Extending on-premises MS SQL Server Always On Availability groups to Amazon EC2 for Disaster Recovery

This post shows how to implement a hybrid disaster recovery solution by extending your on-premises Microsoft SQL Server Always On Availability Group (AOAG) to SQL Server on Amazon Elastic Compute Cloud (Amazon EC2).

Introduction

Many Organizations need cloud-based disaster recovery solutions that maintain critical on-premises operations while minimizing costs. This post demonstrates how to extend your on-premises AOAG to SQL Server on Amazon EC2. This hybrid architecture delivers both High Availability (HA) and Disaster Recovery (DR) without requiring additional physical infrastructure.

Solution overview

This hybrid disaster recovery architecture extends your on-premises Microsoft SQL Server AOAG to Amazon Web Services (AWS). A secure connection between the environments uses either AWS Direct Connect or AWS Site-to-Site VPN. The design adds SQL Server on Amazon EC2 as an asynchronous replica to your existing synchronous on-premise, AOAG SQL Server nodes. An Amazon Virtual Private Cloud (Amazon VPC) hosts both the SQL Server secondary replica and a domain controller to extend your on-premises Active Directory. Windows Server Failover Clustering (WSFC) manages disaster recovery capabilities between environments.

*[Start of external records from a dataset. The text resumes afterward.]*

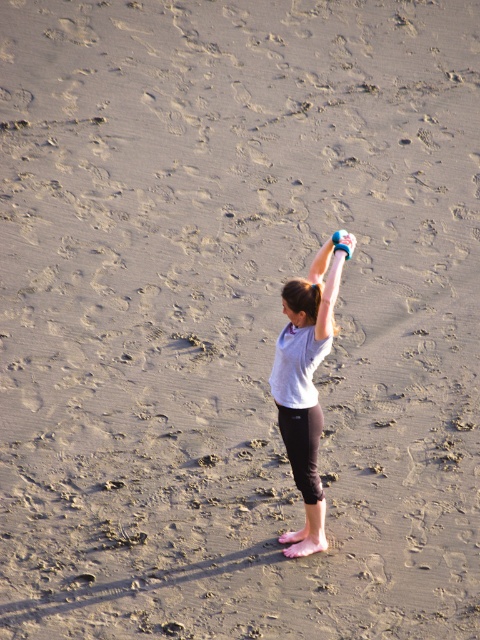 Question: Which object is closer to the camera taking this photo?

Choices:
 (A) blue rubber glove at upper center
 (B) smooth blue dumbbell at upper right
 (C) blue rubber band at upper center

Answer: (B)

Question: Among these points, which one is farthest from the camera?

Choices:
 (A) (323, 253)
 (B) (316, 355)
 (C) (316, 328)
 (D) (342, 237)

Answer: (A)

Question: Considering the real-world distances, which object is farthest from the gray fabric shirt at center?

Choices:
 (A) blue rubber band at upper center
 (B) blue rubber glove at upper center

Answer: (B)

Question: In this image, where is smooth blue dumbbell at upper right located relative to blue rubber band at upper center?

Choices:
 (A) left
 (B) right

Answer: (B)

Question: Can you confirm if gray fabric shirt at center is positioned to the left of blue rubber band at upper center?

Choices:
 (A) yes
 (B) no

Answer: (A)

Question: Is the position of smooth blue dumbbell at upper right more distant than that of blue rubber band at upper center?

Choices:
 (A) no
 (B) yes

Answer: (A) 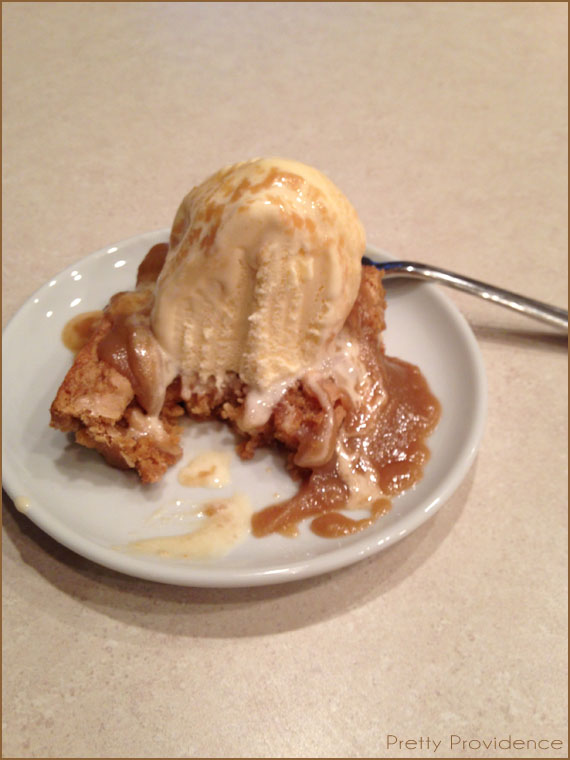 Identify the location of handle of fork/spoon. tap(492, 293).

This step-by-step approach details the sequential implementation of network configuration, Active Directory extension, and AOAG configuration between your on-premises environment and SQL Server on Amazon EC2 instance, designed to achieve your Recovery Point Objective (RPO) and Recovery Time Objective (RTO) during disaster events.

The following architecture diagram shows how this hybrid disaster recovery solution integrates your on-premises SQL Server with AWS infrastructure.

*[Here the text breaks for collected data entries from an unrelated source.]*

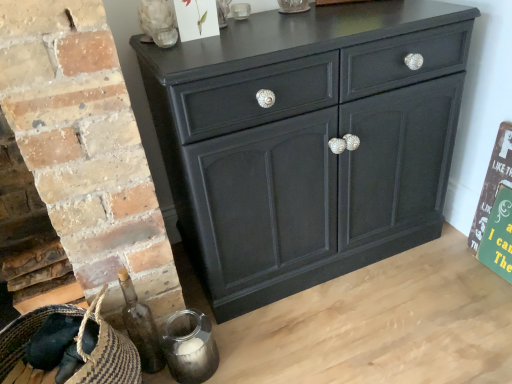 Where is `free spot in front of matte black cabinet at center`? free spot in front of matte black cabinet at center is located at coordinates (359, 329). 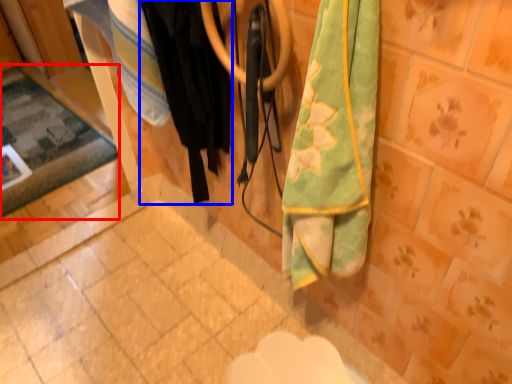 Question: Which point is closer to the camera, mat (highlighted by a red box) or clothing (highlighted by a blue box)?

Choices:
 (A) mat
 (B) clothing

Answer: (B) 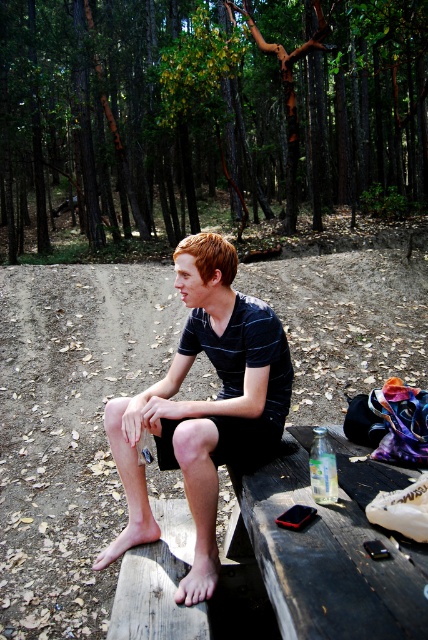 You are standing at the picnic table and want to walk along the brown dirt track at center. Which direction should you go relative to the black striped shirt at center?

To follow the brown dirt track at center from the picnic table, you should head to the left side of the black striped shirt at center since the track is positioned to the left of the shirt.

You are hiking in the forest and want to follow the dirt track to reach a campsite. You see the brown bark trees at upper center blocking your view. Can you tell if the brown dirt track at center is visible beyond the trees?

The brown dirt track at center is behind brown bark trees at upper center, so it is not visible beyond the trees. You might need to move closer or around the trees to see the track.

Based on the scene description, where exactly are the brown bark trees at upper center located in terms of their 2D coordinates?

The brown bark trees at upper center are located at the 2D coordinates point (x=205, y=116). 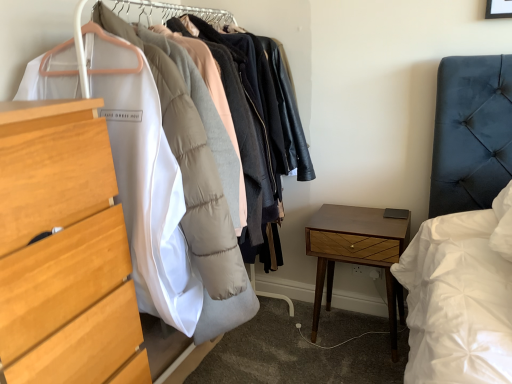 I want to click on free point to the left of wooden nightstand at lower right, so click(x=293, y=331). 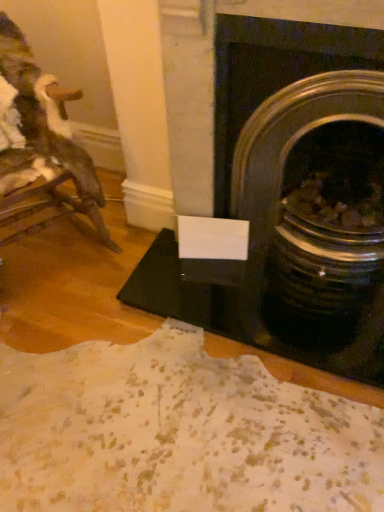 What do you see at coordinates (213, 78) in the screenshot? This screenshot has width=384, height=512. I see `black glossy fireplace at center right` at bounding box center [213, 78].

Image resolution: width=384 pixels, height=512 pixels. I want to click on black glossy fireplace at center right, so click(213, 78).

Measure the distance between point (180, 129) and camera.

5.09 feet.

Find the location of a particular element. The height and width of the screenshot is (512, 384). wooden rocking chair at left is located at coordinates (41, 136).

Describe the element at coordinates (41, 136) in the screenshot. The width and height of the screenshot is (384, 512). I see `wooden rocking chair at left` at that location.

Measure the distance between point (10,134) and camera.

They are 5.93 feet apart.

Where is `black glossy fireplace at center right`? This screenshot has width=384, height=512. black glossy fireplace at center right is located at coordinates (213, 78).

Is wooden rocking chair at left to the right of black glossy fireplace at center right from the viewer's perspective?

No.

Considering their positions, is wooden rocking chair at left located in front of or behind black glossy fireplace at center right?

In the image, wooden rocking chair at left appears in front of black glossy fireplace at center right.

Which is less distant, (58, 138) or (205, 91)?

The point (205, 91) is more forward.

From the image's perspective, is wooden rocking chair at left on top of black glossy fireplace at center right?

Yes, from the image's perspective, wooden rocking chair at left is over black glossy fireplace at center right.

From a real-world perspective, who is located higher, wooden rocking chair at left or black glossy fireplace at center right?

From a 3D spatial view, black glossy fireplace at center right is above.

Considering the relative sizes of wooden rocking chair at left and black glossy fireplace at center right in the image provided, is wooden rocking chair at left thinner than black glossy fireplace at center right?

No, wooden rocking chair at left is not thinner than black glossy fireplace at center right.

Considering the relative sizes of wooden rocking chair at left and black glossy fireplace at center right in the image provided, is wooden rocking chair at left shorter than black glossy fireplace at center right?

No.

Considering the sizes of objects wooden rocking chair at left and black glossy fireplace at center right in the image provided, who is bigger, wooden rocking chair at left or black glossy fireplace at center right?

wooden rocking chair at left.

Is wooden rocking chair at left inside or outside of black glossy fireplace at center right?

wooden rocking chair at left is located beyond the bounds of black glossy fireplace at center right.

Does wooden rocking chair at left touch black glossy fireplace at center right?

wooden rocking chair at left is not next to black glossy fireplace at center right, and they're not touching.

Is wooden rocking chair at left oriented away from black glossy fireplace at center right?

No, wooden rocking chair at left is not facing away from black glossy fireplace at center right.

Can you tell me how much wooden rocking chair at left and black glossy fireplace at center right differ in facing direction?

wooden rocking chair at left and black glossy fireplace at center right are facing 59.8 degrees away from each other.

Locate an element on the screen. The height and width of the screenshot is (512, 384). chair that is in front of the black glossy fireplace at center right is located at coordinates (41, 136).

Considering the relative positions of black glossy fireplace at center right and wooden rocking chair at left in the image provided, is black glossy fireplace at center right to the right of wooden rocking chair at left from the viewer's perspective?

Correct, you'll find black glossy fireplace at center right to the right of wooden rocking chair at left.

Who is more distant, black glossy fireplace at center right or wooden rocking chair at left?

black glossy fireplace at center right is behind.

Does point (170, 0) lie in front of point (18, 127)?

That is True.

Based on the photo, from the image's perspective, is black glossy fireplace at center right beneath wooden rocking chair at left?

Yes, from the image's perspective, black glossy fireplace at center right is below wooden rocking chair at left.

From a real-world perspective, between black glossy fireplace at center right and wooden rocking chair at left, who is vertically lower?

wooden rocking chair at left, from a real-world perspective.

Is black glossy fireplace at center right wider than wooden rocking chair at left?

In fact, black glossy fireplace at center right might be narrower than wooden rocking chair at left.

Does black glossy fireplace at center right have a lesser height compared to wooden rocking chair at left?

Yes, black glossy fireplace at center right is shorter than wooden rocking chair at left.

Between black glossy fireplace at center right and wooden rocking chair at left, which one has larger size?

Bigger between the two is wooden rocking chair at left.

Is black glossy fireplace at center right surrounding wooden rocking chair at left?

No, wooden rocking chair at left is not inside black glossy fireplace at center right.

Are black glossy fireplace at center right and wooden rocking chair at left far apart?

No, black glossy fireplace at center right is in close proximity to wooden rocking chair at left.

Looking at this image, is black glossy fireplace at center right looking in the opposite direction of wooden rocking chair at left?

No.

In order to click on chair above the black glossy fireplace at center right (from the image's perspective) in this screenshot , I will do `click(41, 136)`.

In the image, there is a black glossy fireplace at center right. At what (x,y) coordinates should I click in order to perform the action: click on chair above it (from the image's perspective). Please return your answer as a coordinate pair (x, y). The image size is (384, 512). Looking at the image, I should click on (41, 136).

In order to click on chair that appears in front of the black glossy fireplace at center right in this screenshot , I will do `click(41, 136)`.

Shows High level architecture flow diagram

Figure 1- High level architecture flow

Benefits on having a DR for on-premises SQL Server in AWS cloud:

Enhance business resilience with automatic/manual failover and rapid recovery using the AWS global infrastructure. This protects against both planned and unplanned service interruptions, while ensuring continuous application availability.
Achieve cost-effective disaster recovery strategy by using Amazon EC2-based SQL Server replicas instead of secondary data centers. This approach uses pay-as-you-go pricing and flexible computing resources that adapt to your needs, providing an enterprise-grade protection solution.

Prerequisites

To implement a hybrid disaster recovery solution, make sure you have the following prerequisites:

AWS Requirements:

An AWS account.
Permissions to create and manage Amazon VPC resources, Amazon EC2 instance (“DRNode.mytest.com”), security groups, and AWS Identity and Access Management (AWS IAM roles).
Extend your on-premises Active Directory to AWS to support Windows Server Failover Cluster and SQL Server deployment. For step-by-step instructions, see the AWS documentation.
An AD domain user with the necessary permissions to set up a failover cluster.
Create a service account in Active Directory for SQL Server and configure appropriate permissions across all SQL nodes.

Network Requirements:

AWS Direct Connect or AWS Site-to-Site VPN connectivity between on-premises and AWS environment.
Amazon Route 53 configured for Domain Name System (DNS) resolution.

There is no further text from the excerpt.